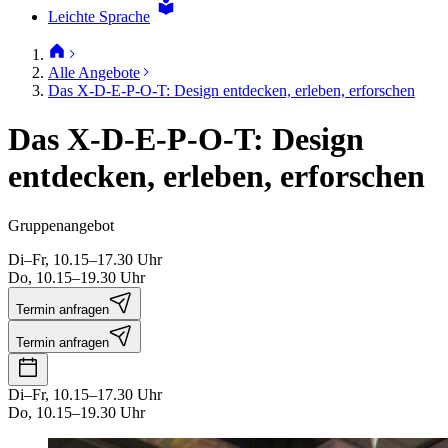
Leichte Sprache
Alle Angebote
Das X-D-E-P-O-T: Design entdecken, erleben, erforschen
Das X-D-E-P-O-T: Design
entdecken, erleben, erforschen
Gruppenangebot
Di–Fr, 10.15–17.30 Uhr
Do, 10.15–19.30 Uhr
Termin anfragen
Termin anfragen
Di–Fr, 10.15–17.30 Uhr
Do, 10.15–19.30 Uhr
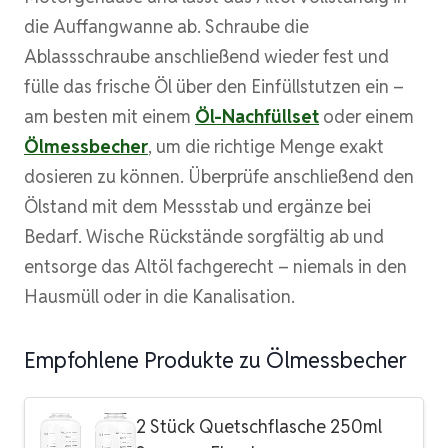
die Auffangwanne ab. Schraube die
Ablassschraube anschließend wieder fest und
fülle das frische Öl über den Einfüllstutzen ein –
am besten mit einem
Öl-Nachfüllset
oder einem
Ölmessbecher
, um die richtige Menge exakt
dosieren zu können. Überprüfe anschließend den
Ölstand mit dem Messstab und ergänze bei
Bedarf. Wische Rückstände sorgfältig ab und
entsorge das Altöl fachgerecht – niemals in den
Hausmüll oder in die Kanalisation.
Empfohlene Produkte zu Ölmessbecher
2 Stück Quetschflasche 250ml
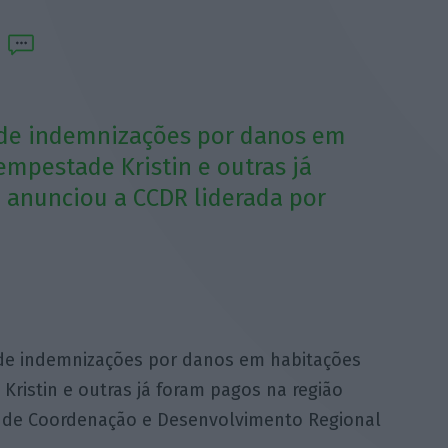
 de indemnizações por danos em
mpestade Kristin e outras já
, anunciou a CCDR liderada por
 de indemnizações por danos em habitações
ristin e outras já foram pagos na região
 de Coordenação e Desenvolvimento Regional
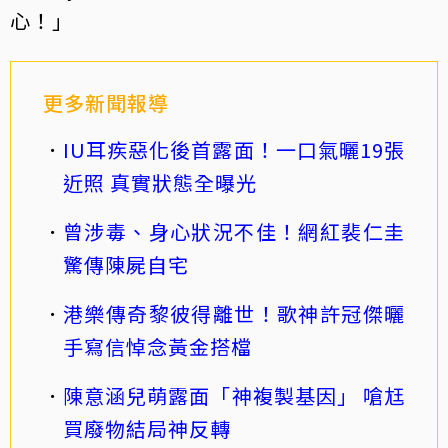
心！」
更多新聞報導
IU耳疾惡化後首露面！一口氣曬19張
近照 真實狀態全曝光
曾涉毒、身心狀況不佳！網紅裴仁圭
驚傳陳屍自宅
港樂傳奇黎彼得離世！歌神許冠傑曬
手寫信悼念黃金搭檔
陳意涵兒萌露面「神複製基因」 嗆尪
買廢物結局神反轉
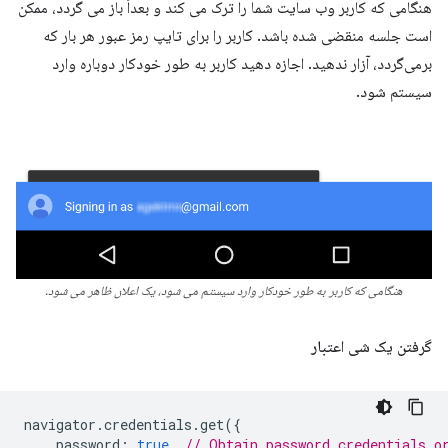
هنگامی که کاربر وب سایت شما را ترک می کند و بعداً باز می گردد، ممکن
است جلسه منقضی شده باشد. کاربر را برای تایپ رمز عبور هر بار که
برمی‌گردد، آزار ندهید. اجازه دهید کاربر به طور خودکار دوباره وارد
سیستم شود.
هنگامی که کاربر به طور خودکار وارد سیستم می شود، یک اعلان ظاهر می شود.
گرفتن یک شی اعتبار
navigator
.
credentials
.
get
({
password
:
true
,
// Obtain password credentials o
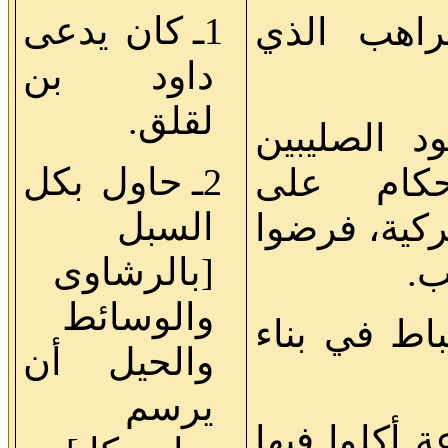
1ـ كان يدعى
لراهب الذي
داود بن
لقلق.
ود الصليبين
2ـ حاول بكل
حكام على
السبل
ركية، فرضوا
[بالرشاوى
ب.
والوسائط
قباط في بناء
والحيل أن
يرسم
 أكلوا فيها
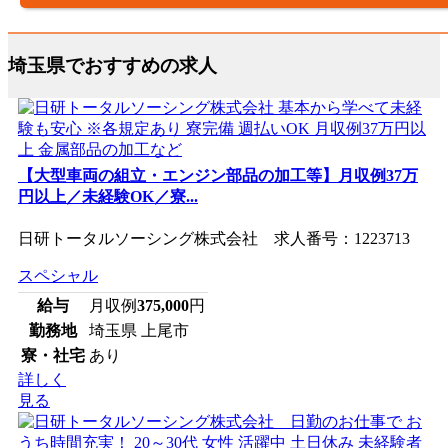
埼玉県でおすすめの求人
【大型車両の組立・エンジン部品の加工等】月収例37万
円以上／未経験OK／寮...
日研トータルソーシング株式会社 求人番号：1223713
スペシャル
給与
月収例
375,000
円
勤務地
埼玉県 上尾市
寮・社宅
あり
詳しく
見る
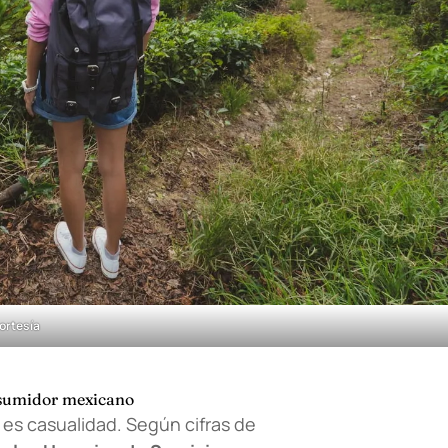
ortesía
onsumidor mexicano
es casualidad. Según cifras de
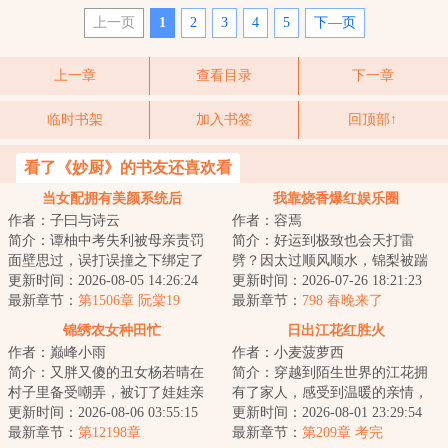
上一页
1
2
3
4
5
下—页
上一章
查看目录
下一章
临时书架
加入书签
回顶部↑
看了《妙厨》的书友还喜欢看
当女配拥有美颜系统后
我靠烧香爆红娱乐圈
作者：子曰与诗云
作者：容焉
简介：谭柚中考失利被母亲责罚
简介：好运到极致也会天打雷
面壁思过，误打误撞之下绑定了
劈？因太过顺风顺水，锦梨被踹
初出茅庐的美颜系统。谭柚本以
更新时间：2026-08-05 14:26:24
去了人间，穿到书里早死的路人
更新时间：2026-07-26 18:21:23
为系统是天降救...
最新章节：
第1506章 阮棠19
身上。为了让身体...
最新章节：
798 春晚来了
锦绣农女种田忙
日出江花红胜火
作者：巅峰小雨
作者：小麦菠萝西
简介：又胖又傻的丑女杨若晴在
简介：穿越到陌生世界的江花拥
村子里备受嘲弄，被订了娃娃亲
有了家人，感受到温暖的亲情，
的男人逼迫跳河。再次醒来，身
更新时间：2026-08-06 03:55:15
全家人一起努力过上了富裕幸福
更新时间：2026-08-01 23:29:54
体里灵魂被顶级...
最新章节：
第12198章
快乐的日子。...
最新章节：
第209章 考完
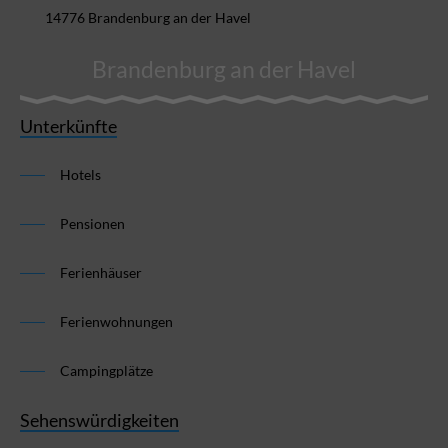
14776 Brandenburg an der Havel
Brandenburg an der Havel
Unterkünfte
Hotels
Pensionen
Ferienhäuser
Ferienwohnungen
Campingplätze
Sehenswürdigkeiten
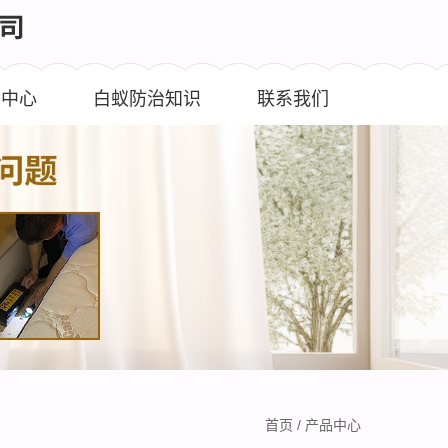
闻中心
白蚁防治知识
联系我们
首页
/
产品中心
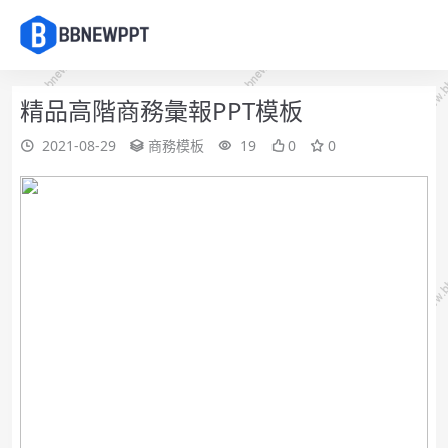
精品高階商務彙報PPT模板
2021-08-29
商務模板
19
0
0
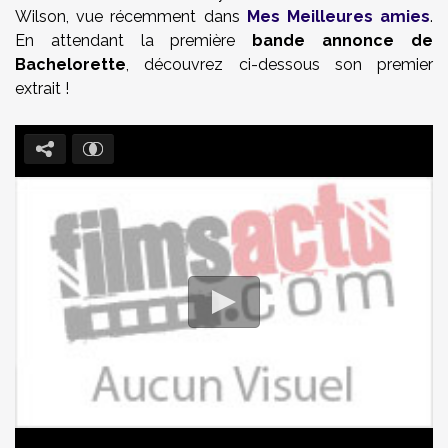
Wilson, vue récemment dans
Mes Meilleures amies
.
En attendant la première
bande annonce de
Bachelorette
, découvrez ci-dessous son premier
extrait !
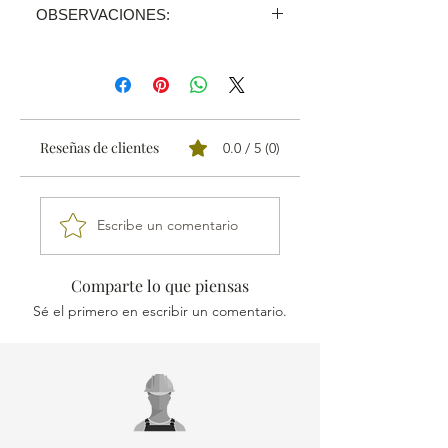
OBSERVACIONES:
Precio PIEZA
Vendemos todos nuestros
productos a través de
distribuidores,
Reseñas de clientes
0.0 / 5 (0)
enviaremos tu pedido al más
cercano.
Escribe un comentario
Producto con Garantía Total
Devolución.
Comparte lo que piensas
Recibe tu pedido en 24-48h.
Sé el primero en escribir un comentario.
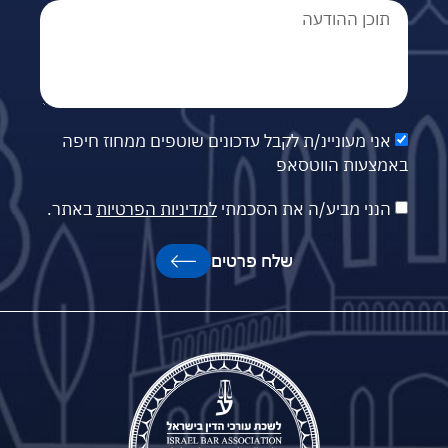
אני מעוניינ/ת לקבל עדכונים שוטפים ממחוז חיפה
באמצעות הווטסאפ
הנני מביע/ה את הסכמתי
למדיניות הפרטיות
באתר.
שלח פרטים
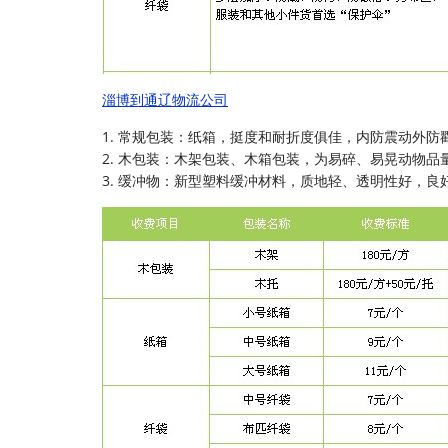
淄博到通辽物流公司
1. 常规包装：纸箱，挺度和耐折度俱佳，内防震动外防
2. 木包装：木架包装、木箱包装，为易碎、易晃动物品
3. 缓冲物：新型塑料缓冲材料，质地轻、透明性好，良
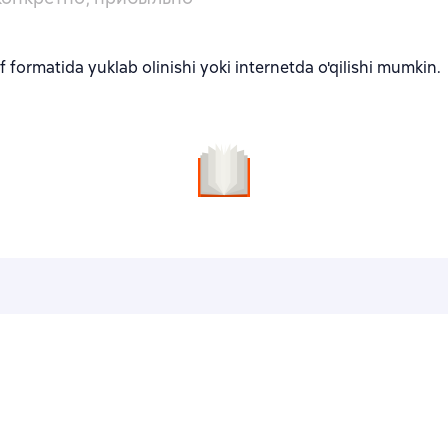
 formatida yuklab olinishi yoki internetda o'qilishi mumkin.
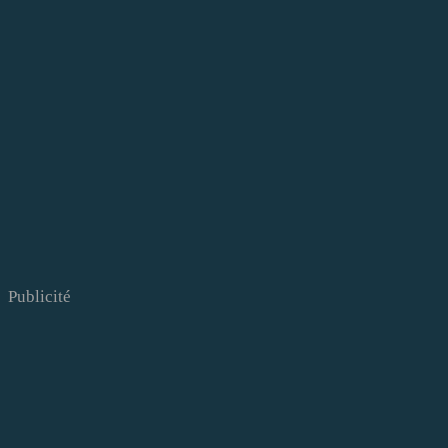
Publicité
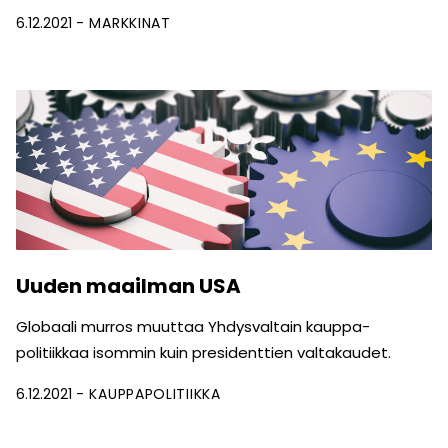
6.12.2021
MARKKINAT
Uuden maailman USA
Globaali murros muuttaa Yhdysvaltain kauppa­
politiikkaa isommin kuin presidenttien valtakaudet.
6.12.2021
KAUPPAPOLITIIKKA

━━━━━━━━━━━━━━━━━━━━

Once the line containing "2. 木包装：木架包装、木箱包装，为易碎、易晃动物品" is found, it and every line through the end of the records above should be output exactly, with no pictures.

WRITTEN SOLUTION:
2. 木包装：木架包装、木箱包装，为易碎、易晃动物品
3. 缓冲物：新型塑料缓冲材料，质地轻、透明性好，良
 formatida yuklab olinishi yoki internetda o'qilishi mumkin.
Publicité
6.12.2021
MARKKINAT
Uuden maailman USA
Globaali murros muuttaa Yhdysvaltain kauppa­
politiikkaa isommin kuin presidenttien valtakaudet.
6.12.2021
KAUPPAPOLITIIKKA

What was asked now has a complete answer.